I want to talk about Teck and the future for the company and its portfolio for the next 10-15 years and the opportunity in front of Mr. Price as the new CEO, but reality is there is one big decision to be made first. We can pick up the rest of the story another time.
What to do about Fort Hills/Energy?
The Eucalyptus TLDR: Keep it and tell the fast money hedge funds who speak of an ESG multiple re-rate and a sum of the parts unlock to get a catalyst for their next bonus cycle to forget about it. If the portfolio in its current form is good enough for NBIM, then it’s plenty ESG
My feelings on Don have been very love / hate but like I said on Twitter during the conference call, he really has grown on me in the last few years starting with the deal to bring Sumitomo and the project finance into QB2 to dramatically reduce the cost of capital and the financial risk of the build.
Don deserves more praise than he gets, but I think that’s a function of his time he served in the seat. The last couple years of the China supercycle pre-GFC, the rebound, followed by what I tend to think of as a decade long death march through purgatory and re-framing of the mining industry. While the bottom was January 20, 2016 for the equity share prices, I don’t think as an emotional/sentiment bottom we collectively bottomed until March 2020. Glencore traded below its September 2015 equity placement price for crying out loud.
In light of that industry/market environment, that Don went forward on QB2 in 2018/19 knowing most of the buyside hated the capex, the return profile, etc. took bravery and conviction. Sure the dual share class structure probably helped steel those convictions but he dutifully did the roadshow rounds and took his thrashing like a professional including from the koala.
Which is why one of my favorite secondhand Don Lindsay stories of recent years was at the last BMO conference a portfolio manager had a 1x1 meeting and apparently started just criticizing Don, his track record, his capital allocation, everything. And the story goes Don very calmly gave four fundamental responses to the criticism (imagine it was Cash Flow from Ops / share v peers, and a few other classics) and then, Don got up and walked out of the meeting. Let IR do the meeting, he wasn’t going to sit there and take that crap with coking coal on fire and QB2 on track. He was done explaining himself and apologizing for his multiple when it wasn’t his fault no one understood the strategic need for steelmaking coal beyond 2030!

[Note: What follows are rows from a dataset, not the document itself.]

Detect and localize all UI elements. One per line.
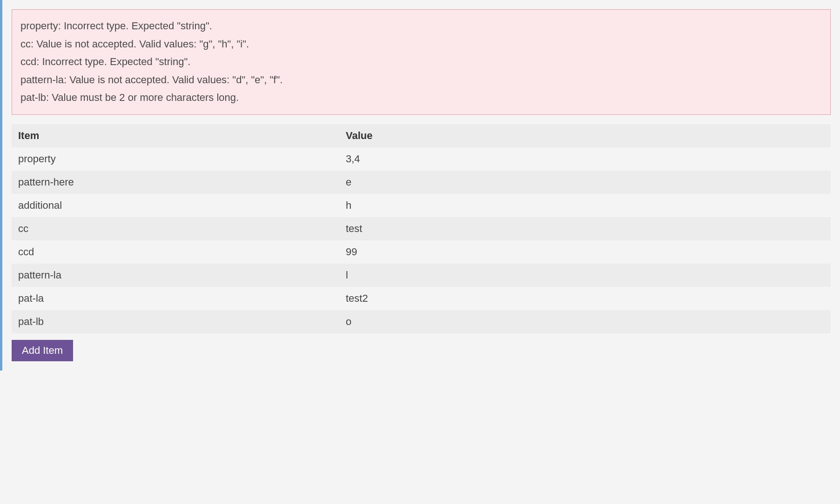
table-row[interactable]: pattern-here e bbox=[12, 171, 831, 194]
cell-item: pat-lb bbox=[12, 310, 339, 333]
cell-item: pat-la bbox=[12, 287, 339, 310]
cell-item: pattern-here bbox=[12, 171, 339, 194]
add-item-button[interactable]: Add Item bbox=[12, 340, 73, 361]
table-row[interactable]: property 3,4 bbox=[12, 147, 831, 171]
error-message: cc: Value is not accepted. Valid values:… bbox=[20, 35, 822, 53]
error-message: pattern-la: Value is not accepted. Valid… bbox=[20, 71, 822, 89]
table-row[interactable]: pat-la test2 bbox=[12, 287, 831, 310]
content-panel: property: Incorrect type. Expected "stri… bbox=[0, 0, 840, 371]
validation-error-box: property: Incorrect type. Expected "stri… bbox=[12, 9, 831, 115]
col-header-value: Value bbox=[339, 124, 831, 147]
table-row[interactable]: pat-lb o bbox=[12, 310, 831, 333]
cell-value: test2 bbox=[339, 287, 831, 310]
cell-value: 99 bbox=[339, 240, 831, 264]
cell-value: test bbox=[339, 217, 831, 240]
cell-value: l bbox=[339, 264, 831, 287]
cell-item: ccd bbox=[12, 240, 339, 264]
error-message: ccd: Incorrect type. Expected "string". bbox=[20, 53, 822, 71]
item-value-table: Item Value property 3,4 pattern-here e a… bbox=[12, 124, 831, 333]
error-message: pat-lb: Value must be 2 or more characte… bbox=[20, 89, 822, 107]
cell-item: property bbox=[12, 147, 339, 171]
table-row[interactable]: pattern-la l bbox=[12, 264, 831, 287]
error-message: property: Incorrect type. Expected "stri… bbox=[20, 17, 822, 35]
table-row[interactable]: cc test bbox=[12, 217, 831, 240]
cell-item: additional bbox=[12, 194, 339, 217]
table-row[interactable]: ccd 99 bbox=[12, 240, 831, 264]
cell-item: pattern-la bbox=[12, 264, 339, 287]
cell-value: e bbox=[339, 171, 831, 194]
cell-value: h bbox=[339, 194, 831, 217]
cell-value: o bbox=[339, 310, 831, 333]
cell-item: cc bbox=[12, 217, 339, 240]
table-row[interactable]: additional h bbox=[12, 194, 831, 217]
col-header-item: Item bbox=[12, 124, 339, 147]
cell-value: 3,4 bbox=[339, 147, 831, 171]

We are going to come back to that later, but let this be branded into the branch of the eucalyptus tree you are staring at – “I am done apologizing for something that is not my fault”. This is a new frame of mind in the mining industry in the 2020s and frankly I relish it.
And that is going to matter for Teck now that we come to Jonathan Price, a rockstar in his time at BHP. In many ways, his success as Chief Transformation Officer led to him being speculated as the CEO to come after Mike Henry. And before I say the next point, I like Mike Henry a lot, seems like a good guy. But we all know when a CEO succession occurs, the first people who go in the restructure of the senior leadership team are:
1) The runner up in the succession race (if internal)

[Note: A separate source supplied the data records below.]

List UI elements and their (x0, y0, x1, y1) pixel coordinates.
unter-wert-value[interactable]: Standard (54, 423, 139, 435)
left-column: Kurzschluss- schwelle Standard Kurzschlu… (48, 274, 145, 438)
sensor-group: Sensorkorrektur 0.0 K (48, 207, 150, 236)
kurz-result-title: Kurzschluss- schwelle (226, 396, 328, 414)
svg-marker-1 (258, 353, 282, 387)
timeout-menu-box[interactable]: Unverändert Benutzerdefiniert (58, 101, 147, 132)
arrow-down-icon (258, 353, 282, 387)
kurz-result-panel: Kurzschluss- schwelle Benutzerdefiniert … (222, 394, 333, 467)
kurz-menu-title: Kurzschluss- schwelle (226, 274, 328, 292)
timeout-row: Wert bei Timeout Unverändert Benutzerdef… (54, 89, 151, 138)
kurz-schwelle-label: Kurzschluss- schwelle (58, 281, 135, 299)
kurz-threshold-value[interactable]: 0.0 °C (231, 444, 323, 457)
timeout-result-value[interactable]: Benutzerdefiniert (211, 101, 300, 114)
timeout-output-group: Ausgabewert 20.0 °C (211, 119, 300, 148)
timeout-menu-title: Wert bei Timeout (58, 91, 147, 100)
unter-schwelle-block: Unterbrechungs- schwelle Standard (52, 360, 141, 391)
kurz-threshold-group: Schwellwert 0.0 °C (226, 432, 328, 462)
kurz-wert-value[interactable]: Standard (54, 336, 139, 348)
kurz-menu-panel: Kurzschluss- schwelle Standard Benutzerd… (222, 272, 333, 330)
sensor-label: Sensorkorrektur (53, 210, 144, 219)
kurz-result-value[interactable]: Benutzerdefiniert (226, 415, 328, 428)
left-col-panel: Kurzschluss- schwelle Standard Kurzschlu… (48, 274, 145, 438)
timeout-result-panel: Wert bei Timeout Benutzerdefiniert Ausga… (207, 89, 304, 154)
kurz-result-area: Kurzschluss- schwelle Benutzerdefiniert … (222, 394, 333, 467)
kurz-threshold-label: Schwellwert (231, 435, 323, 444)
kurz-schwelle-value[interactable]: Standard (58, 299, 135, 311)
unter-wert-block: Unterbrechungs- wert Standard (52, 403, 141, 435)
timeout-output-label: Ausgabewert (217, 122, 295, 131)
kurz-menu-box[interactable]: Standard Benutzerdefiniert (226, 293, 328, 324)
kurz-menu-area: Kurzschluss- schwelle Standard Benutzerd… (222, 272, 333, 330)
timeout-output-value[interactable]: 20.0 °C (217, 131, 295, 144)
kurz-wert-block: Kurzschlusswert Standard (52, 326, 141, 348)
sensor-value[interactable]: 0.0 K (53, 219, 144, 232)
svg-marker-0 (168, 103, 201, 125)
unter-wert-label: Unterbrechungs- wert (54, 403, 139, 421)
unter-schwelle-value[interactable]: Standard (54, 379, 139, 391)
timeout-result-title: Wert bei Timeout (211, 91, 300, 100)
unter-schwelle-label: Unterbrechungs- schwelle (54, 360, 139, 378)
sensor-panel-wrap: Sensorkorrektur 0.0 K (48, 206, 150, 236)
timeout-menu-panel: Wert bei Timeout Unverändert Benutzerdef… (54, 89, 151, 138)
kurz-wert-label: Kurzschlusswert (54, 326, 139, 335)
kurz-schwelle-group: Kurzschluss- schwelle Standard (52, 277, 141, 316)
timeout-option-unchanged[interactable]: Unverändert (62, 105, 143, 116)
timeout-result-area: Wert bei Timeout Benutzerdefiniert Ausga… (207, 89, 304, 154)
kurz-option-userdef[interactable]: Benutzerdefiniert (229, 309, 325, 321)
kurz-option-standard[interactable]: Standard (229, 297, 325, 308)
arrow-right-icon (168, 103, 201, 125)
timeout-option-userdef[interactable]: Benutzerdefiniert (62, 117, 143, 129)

2) The CEO in waiting – just in case the board gets buyer’s remorse early on
This is a roundabout way of saying, Teck has really lucked into a world class pseudo-external candidate who has been in house as the CFO for approximately 2 years to absorb the culture and ready to step up into this role.

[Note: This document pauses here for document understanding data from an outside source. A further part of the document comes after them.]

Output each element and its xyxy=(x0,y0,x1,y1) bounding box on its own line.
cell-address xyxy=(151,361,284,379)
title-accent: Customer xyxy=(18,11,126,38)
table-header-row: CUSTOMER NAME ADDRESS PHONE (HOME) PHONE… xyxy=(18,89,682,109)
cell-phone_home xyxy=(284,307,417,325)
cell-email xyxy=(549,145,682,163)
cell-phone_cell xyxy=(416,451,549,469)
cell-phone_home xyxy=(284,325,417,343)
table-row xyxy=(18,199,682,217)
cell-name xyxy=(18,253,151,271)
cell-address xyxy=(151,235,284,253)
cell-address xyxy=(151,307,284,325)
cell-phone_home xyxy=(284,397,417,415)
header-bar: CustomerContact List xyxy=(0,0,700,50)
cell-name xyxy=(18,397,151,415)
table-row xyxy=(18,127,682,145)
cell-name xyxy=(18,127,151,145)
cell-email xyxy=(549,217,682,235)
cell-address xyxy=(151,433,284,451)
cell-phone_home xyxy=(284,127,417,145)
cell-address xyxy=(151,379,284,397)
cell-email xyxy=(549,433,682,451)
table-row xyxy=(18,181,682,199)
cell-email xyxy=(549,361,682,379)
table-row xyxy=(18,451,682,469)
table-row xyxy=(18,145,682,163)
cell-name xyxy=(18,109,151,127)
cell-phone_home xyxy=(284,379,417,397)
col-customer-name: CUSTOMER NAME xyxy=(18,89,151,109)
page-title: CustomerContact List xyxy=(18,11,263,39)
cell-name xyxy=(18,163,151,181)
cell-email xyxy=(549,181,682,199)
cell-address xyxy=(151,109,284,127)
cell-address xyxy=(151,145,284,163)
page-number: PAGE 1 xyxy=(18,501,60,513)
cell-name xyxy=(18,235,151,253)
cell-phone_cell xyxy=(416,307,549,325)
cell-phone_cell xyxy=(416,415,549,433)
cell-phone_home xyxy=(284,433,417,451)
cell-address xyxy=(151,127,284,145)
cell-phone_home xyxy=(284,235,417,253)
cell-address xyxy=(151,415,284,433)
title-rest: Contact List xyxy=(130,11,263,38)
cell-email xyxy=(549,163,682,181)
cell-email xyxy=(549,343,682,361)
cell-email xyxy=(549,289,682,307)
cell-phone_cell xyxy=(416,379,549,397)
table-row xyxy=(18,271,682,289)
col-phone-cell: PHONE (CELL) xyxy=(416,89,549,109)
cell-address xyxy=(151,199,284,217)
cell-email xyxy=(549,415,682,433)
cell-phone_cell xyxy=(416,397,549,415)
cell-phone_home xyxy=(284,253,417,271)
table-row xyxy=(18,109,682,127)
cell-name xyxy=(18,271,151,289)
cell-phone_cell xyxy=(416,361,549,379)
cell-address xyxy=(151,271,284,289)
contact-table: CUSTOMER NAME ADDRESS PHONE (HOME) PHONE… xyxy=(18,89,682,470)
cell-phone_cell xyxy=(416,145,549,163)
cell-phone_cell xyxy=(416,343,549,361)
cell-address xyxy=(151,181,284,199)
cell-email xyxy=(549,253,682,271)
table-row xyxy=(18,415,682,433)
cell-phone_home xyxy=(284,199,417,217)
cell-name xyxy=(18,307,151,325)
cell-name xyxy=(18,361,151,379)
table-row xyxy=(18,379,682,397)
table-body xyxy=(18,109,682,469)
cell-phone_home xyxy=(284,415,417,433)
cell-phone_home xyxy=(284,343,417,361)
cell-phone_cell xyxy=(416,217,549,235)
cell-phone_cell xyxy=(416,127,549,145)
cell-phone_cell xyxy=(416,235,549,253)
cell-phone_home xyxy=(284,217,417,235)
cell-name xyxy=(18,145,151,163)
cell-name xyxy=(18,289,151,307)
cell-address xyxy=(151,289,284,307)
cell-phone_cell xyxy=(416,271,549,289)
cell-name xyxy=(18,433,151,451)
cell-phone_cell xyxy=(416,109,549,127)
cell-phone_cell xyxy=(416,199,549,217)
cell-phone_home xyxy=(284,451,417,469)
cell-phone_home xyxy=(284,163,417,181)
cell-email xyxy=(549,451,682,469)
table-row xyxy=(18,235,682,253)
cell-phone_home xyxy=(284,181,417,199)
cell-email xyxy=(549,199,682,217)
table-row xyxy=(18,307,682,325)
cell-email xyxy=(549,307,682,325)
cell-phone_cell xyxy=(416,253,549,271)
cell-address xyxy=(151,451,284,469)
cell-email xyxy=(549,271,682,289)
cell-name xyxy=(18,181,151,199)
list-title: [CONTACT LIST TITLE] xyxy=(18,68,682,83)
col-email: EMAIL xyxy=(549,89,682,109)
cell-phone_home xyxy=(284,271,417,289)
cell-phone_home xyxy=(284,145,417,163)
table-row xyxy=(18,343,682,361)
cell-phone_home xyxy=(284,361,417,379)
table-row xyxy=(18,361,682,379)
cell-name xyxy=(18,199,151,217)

And as with all CEO transitions, there will be changes. Price was asked on the 2Q22 earnings call if he had any top of mind strategy changes/modifications and he dutifully said he was happy with strategy as is. But like Jakob at Rio Tinto bringing forward decarbonizing PacAl, there will be changes once Price has been in the seat 12-24 months and set his course. After all, what is he going to do with all that coking coal free cash flow and copper free cash flow with QB2 running at full production?
But before we get to that point, Price has one major strategic decision to make in the next 12months that will set the tone for this tenure.
What to do about Fort Hills/Energy?
The recommendation from the koala: Keep it
A CEO sets a culture and tone but really makes 5-10 impactful decisions every year and they better get those right a lot more often than they get them wrong. And strategically this is first big one for Jonathan Price.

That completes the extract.